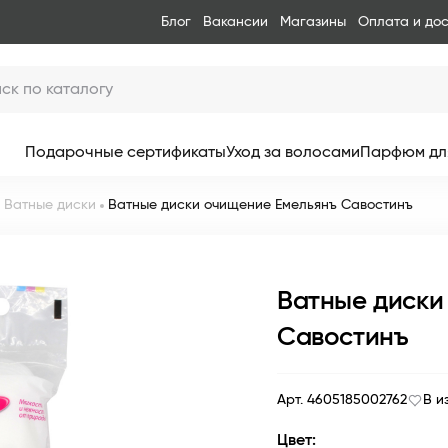
Блог
Вакансии
Магазины
Оплата и до
Подарочные сертификаты
Уход за волосами
Парфюм дл
Ватные диски
Ватные диски очищение Емельянъ Савостинъ
Ватные диски
Савостинъ
Арт. 4605185002762
В и
Цвет:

Task details
Start to finish, write out the data above exactly, omitting all pictures.

Response to the exercise
Блог
Вакансии
Магазины
Оплата и до
Подарочные сертификаты
Уход за волосами
Парфюм дл
Ватные диски
Ватные диски очищение Емельянъ Савостинъ
Ватные диски
Савостинъ
Арт. 4605185002762
В и
Цвет:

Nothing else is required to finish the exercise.